### Activity
Leave out the images and set down the records below exactly.

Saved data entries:
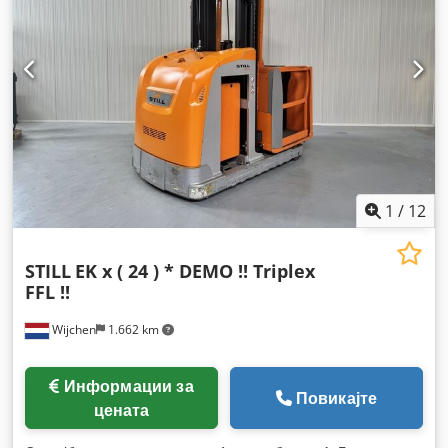
1
/
12
STILL
EK x ( 24 ) * DEMO !! Triplex
FFL !!
Wijchen
1.662 km
Информации за
Повикајте
цената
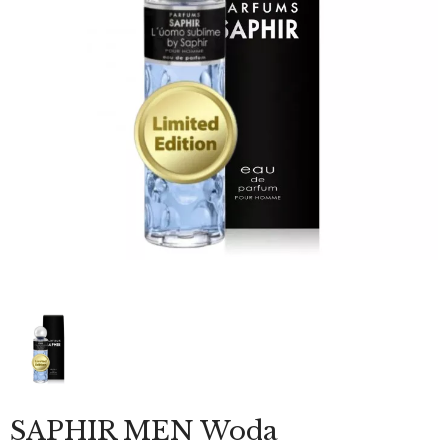
SAPHIR MEN Woda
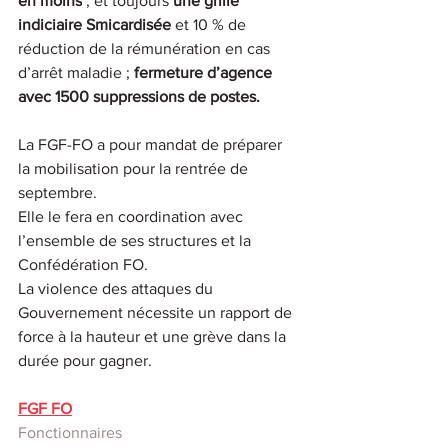
en moins
 ; et toujours
 une grille 
indiciaire Smicardisée 
et 10 % de 
réduction de la rémunération en cas 
d’arrêt maladie ; 
fermeture d’agence 
avec 1500 suppressions de postes.
La FGF-FO a pour mandat de préparer 
la mobilisation pour la rentrée de 
septembre.
Elle le fera en coordination avec 
l’ensemble de ses structures et la 
Confédération FO.
La violence des attaques du 
Gouvernement nécessite un rapport de 
force à la hauteur et une grève dans la 
durée pour gagner.
FGF FO
Fonctionnaires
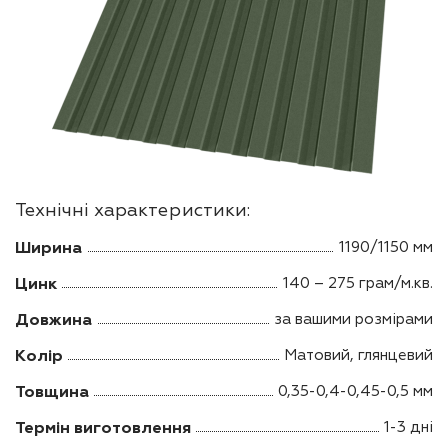
Технічні характеристики:
Ширина
1190/1150 мм
Цинк
140 – 275 грам/м.кв.
Довжина
за вашими розмірами
Колір
Матовий, глянцевий
Товщина
0,35-0,4-0,45-0,5 мм
Термін виготовлення
1-3 дні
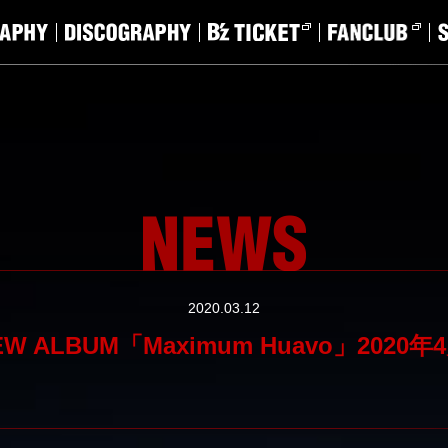
2020.03.12
NEW ALBUM「Maximum Huavo」202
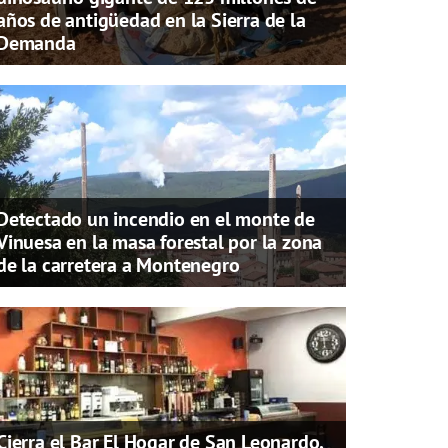
años de antigüedad en la Sierra de la
Demanda
Detectado un incendio en el monte de
Vinuesa en la masa forestal por la zona
de la carretera a Montenegro
Cierra el Bar El Hogar de San Leonardo,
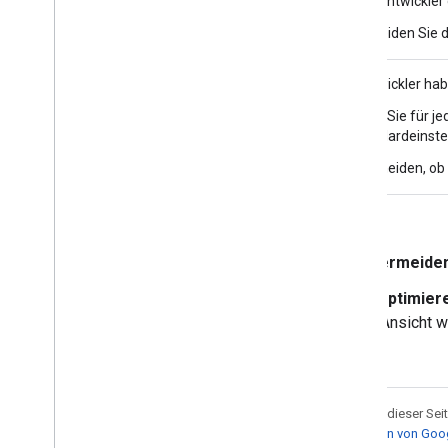
SOLLTEN
Für App-Entwickler g
Vermeiden Sie d
MAI
App-Entwickler hab
Legen Sie für je
(Standardeinstel
Entscheiden, ob
Grund:
Ablenkung des Fahrers vermeide
Darstellung von Inhalten optimier
Rastern und Listen in einer Ansicht wi
Sofern nicht anders angegeben, sind die Inhalte dieser Sei
Informationen finden Sie in den
Websiterichtlinien von Go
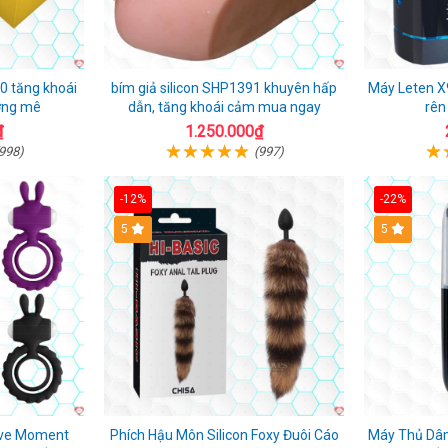
0 tăng khoái
bím giả silicon SHP1391 khuyên hấp
Máy Leten X9
ớng mê
dẫn, tăng khoái cảm mua ngay
rên
₫
1.250.000₫
998)
(997)
-12%
-22%
Hot
5
5
ove Moment
Phích Hậu Môn Silicon Foxy Đuôi Cáo
Máy Thủ Dâ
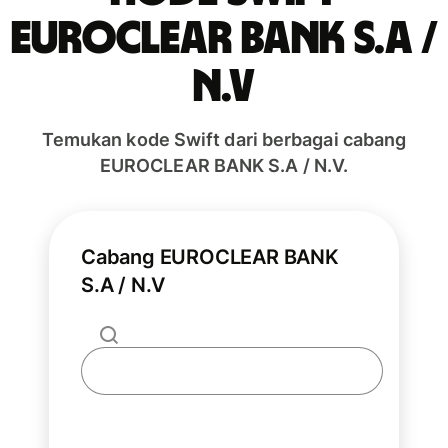
EUROCLEAR BANK S.A /
N.V
Temukan kode Swift dari berbagai cabang
EUROCLEAR BANK S.A / N.V.
Cabang EUROCLEAR BANK
S.A / N.V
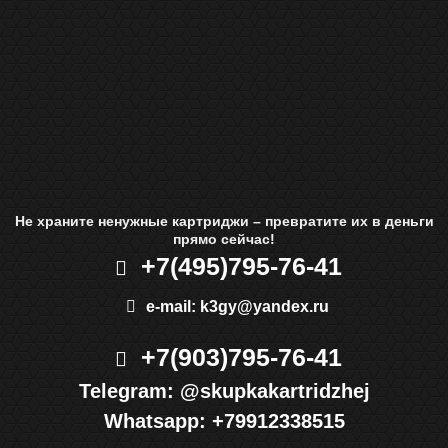
Не храните ненужные картриджи – превратите их в деньги
прямо сейчас!
+7(495)
795-76-41
e-mail:
k3gy@yandex.ru
+7(903)
795-76-41
Telegram:
@skupkakartridzhej
Whatsapp:
+79912338515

### Finished exercise
1
/
12
STILL
EK x ( 24 ) * DEMO !! Triplex
FFL !!
Wijchen
1.662 km
Информации за
Повикајте
цената
SAPHIR MEN Woda
en moins
 ; et toujours
 une grille 
indiciaire Smicardisée 
et 10 % de 
réduction de la rémunération en cas 
d’arrêt maladie ; 
fermeture d’agence 
avec 1500 suppressions de postes.
La FGF-FO a pour mandat de préparer 
la mobilisation pour la rentrée de 
septembre.
Elle le fera en coordination avec 
l’ensemble de ses structures et la 
Confédération FO.
La violence des attaques du 
Gouvernement nécessite un rapport de 
force à la hauteur et une grève dans la 
durée pour gagner.
FGF FO
Fonctionnaires
Технічні характеристики:
Ширина
1190/1150 мм
Цинк
140 – 275 грам/м.кв.
Довжина
за вашими розмірами
Колір
Матовий, глянцевий
Товщина
0,35-0,4-0,45-0,5 мм
Термін виготовлення
1-3 дні
2020.03.12
NEW ALBUM「Maximum Huavo」202
años de antigüedad en la Sierra de la
Demanda
Detectado un incendio en el monte de
Vinuesa en la masa forestal por la zona
de la carretera a Montenegro
Cierra el Bar El Hogar de San Leonardo,
SOLLTEN
Für App-Entwickler g
Vermeiden Sie d
MAI
App-Entwickler hab
Legen Sie für je
(Standardeinstel
Entscheiden, ob
Grund:
Ablenkung des Fahrers vermeide
Darstellung von Inhalten optimier
Rastern und Listen in einer Ansicht wi
Sofern nicht anders angegeben, sind die Inhalte dieser Sei
Informationen finden Sie in den
Websiterichtlinien von Go
0 tăng khoái
bím giả silicon SHP1391 khuyên hấp
Máy Leten X9
ớng mê
dẫn, tăng khoái cảm mua ngay
rên
₫
1.250.000₫
998)
(997)
-12%
-22%
Hot
5
5
ove Moment
Phích Hậu Môn Silicon Foxy Đuôi Cáo
Máy Thủ Dâ
EUROCLEAR BANK S.A /
N.V
Temukan kode Swift dari berbagai cabang
EUROCLEAR BANK S.A / N.V.
Cabang EUROCLEAR BANK
S.A / N.V
Не храните ненужные картриджи – превратите их в деньги
прямо сейчас!
+7(495)
795-76-41
e-mail:
k3gy@yandex.ru
+7(903)
795-76-41
Telegram:
@skupkakartridzhej
Whatsapp:
+79912338515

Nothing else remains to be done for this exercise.